When researchers separated this group according to the types of asthma treatments they were using, they found no difference in fertility between women using long-acting asthma treatments and women without asthma.

Women using short-acting reliever medication (beta-agonists) took 20 per cent longer to conceive on average. They were also 30 per cent more likely to have taken more than a year to conceive, which the researchers defined as the threshold for infertility.

This difference remained even after researchers took other factors known to influence fertility, such as age and weight, into account.

The study was led by Dr Luke Grzeskowiak from the University of Adelaide’s Robinson Research Institute, who said that the results provide reassurance for asthmatic women that using inhaled corticosteroids to prevent symptoms does not appear to reduce fertility.

“Five-to-10 per cent of all women around the world have asthma and it is one of the most common chronic medical conditions in women of reproductive age. Several studies have identified a link between asthma and female infertility, but the impact of asthma treatments on fertility has been unclear,” Dr Grzeskowiak said.

“Studying the effect of asthma treatments in women who are pregnant or trying to get pregnant is important, as women often express concerns about exposing their unborn babies to [the] potentially harmful effects of medications.”
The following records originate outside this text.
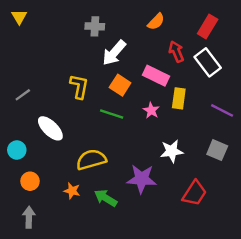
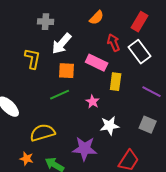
orange square: (120, 85) -> (67, 71), turned -30
yellow L-shape: (79, 86) -> (33, 59), moved
pink star: (151, 110) -> (93, 102), moved
green line: (112, 114) -> (60, 95), turned -42

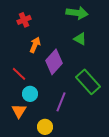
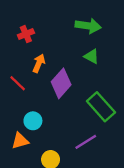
red line: (19, 74) -> (18, 83), moved
purple line: (61, 102) -> (86, 142), moved, turned 36
orange triangle: (19, 111) -> (20, 141), turned 42

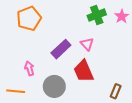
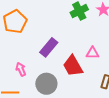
pink triangle: (87, 44) -> (93, 53), moved, turned -40

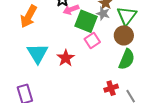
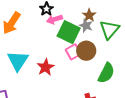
brown circle: (124, 35) -> (86, 51), moved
While the study showed that women using short-acting asthma relievers take longer to get pregnant, “on the other hand, continued use of long-acting asthma preventers to control asthma seems to protect fertility and reduce the time it takes women with asthma to become pregnant. This could lead to a reduction in the need for fertility treatments”.

“There is plenty of evidence that maternal asthma has a negative impact on the health of pregnant mothers and their babies, and so our general advice is that women should take steps to get their asthma under control before trying to conceive,” he said.

“What we don’t yet know is exactly how asthma or asthma treatments lead to fertility problems. As well as affecting the lungs, asthma could cause inflammation elsewhere in the body, including the uterus. It could also affect the health of eggs in the ovaries.

“Inhaled corticosteroids suppress the immune system, whereas short-acting asthma treatments do not alter immune function. In women who are only using relievers, it’s possible that, while their asthma symptoms may improve, inflammation may still be present in the lungs and other organs in the body.”

The researchers plan further studies involving women with asthma who are undergoing fertility treatments, to see whether improving asthma control could also improve fertility outcomes.

Meanwhile, a separate study presented at the 2017 European Respiratory Society International Congress in Milan found that women with asthma are more likely to have fertility treatment before giving birth than non-asthmatic women.

Among 744 pregnant asthmatic women enrolled in the ‘Management of Asthma During Pregnancy’ programme at the Hvidovre Hospital, Hvidovre, Denmark, and who gave birth between 2007 and 2013, 12 per cent had received fertility treatment compared to 7 per cent of the 2,136 non-asthmatic women in the control group.

Although the study does not prove that asthma played a role in reducing fertility in some women, the researchers said it suggests that improving women’s asthma control might help them to become pregnant more easily.

Prof Charlotte Suppli Ulrik, from the Department of Respiratory Medicine at Hvidovre Hospital, who supervised the study, said: “We don’t have the hard-core evidence but based on what we know, it seems very likely that good asthma control will improve fertility in women with asthma by reducing the time it takes to become pregnant and, therefore, the need for fertility treatment.

“However, when it comes to fertility for women, age is a crucial factor — so the message, particularly for women with asthma, is don’t wait too long, as it might reduce your chances of having children.”

Prof Suppli Ulrik and colleagues are setting up studies to investigate further the association between asthma and fertility, including a study addressing the impact of good asthma control on fertility. “Further studies are needed to confirm our findings,” she said.